_Exercise goal_
Could you write out, word for word, only the lines from the one containing "Contact us today (497, 2094)" through the last line of the data below?

[Records excerpted from a collection]
↓↓↓

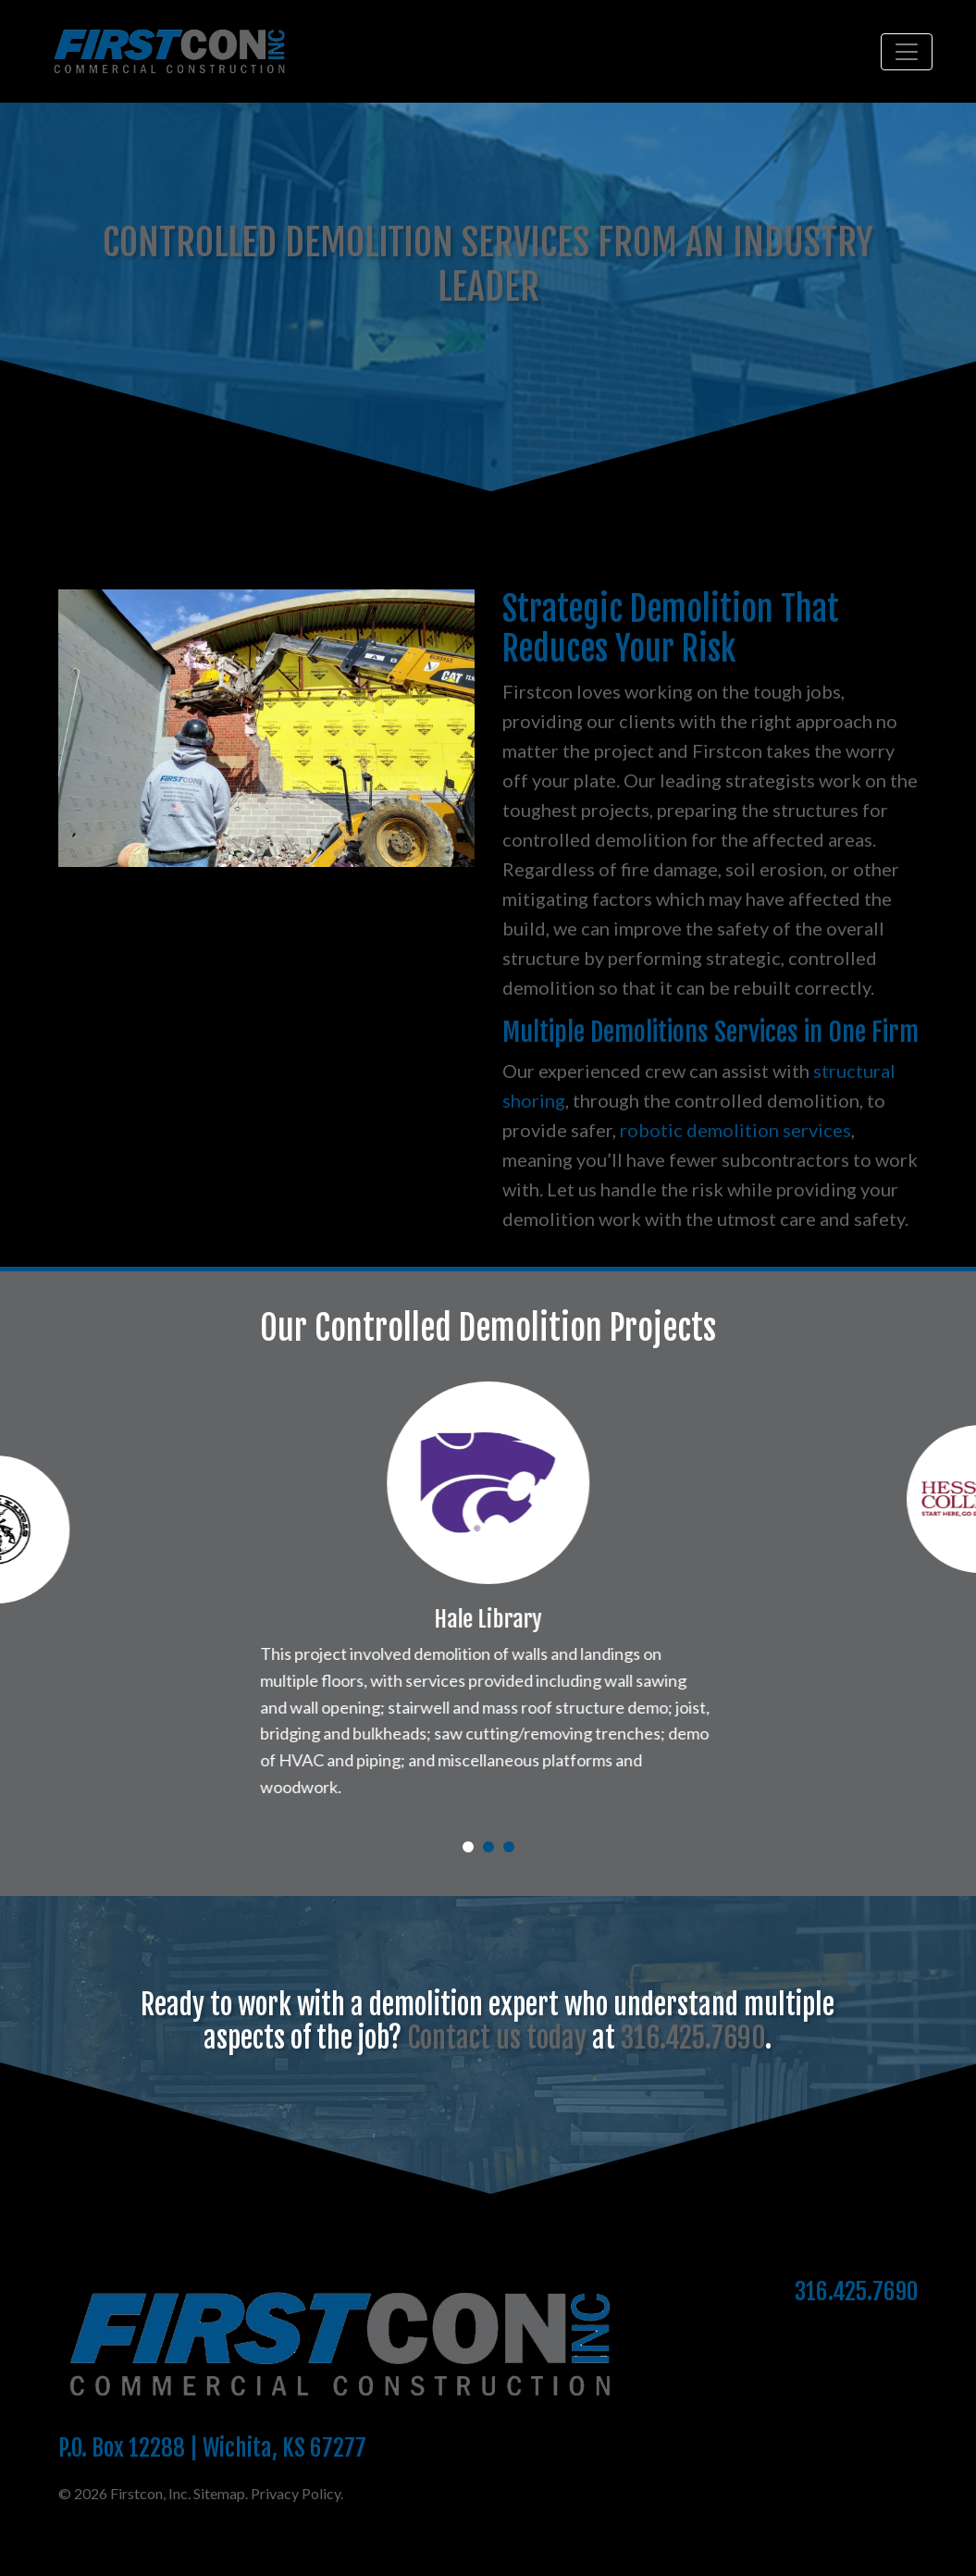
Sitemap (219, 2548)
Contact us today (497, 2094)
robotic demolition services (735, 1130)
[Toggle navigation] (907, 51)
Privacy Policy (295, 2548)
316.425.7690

↑↑↑

_Written response_
Contact us today (497, 2094)
robotic demolition services (735, 1130)
[Toggle navigation] (907, 51)
Privacy Policy (295, 2548)
316.425.7690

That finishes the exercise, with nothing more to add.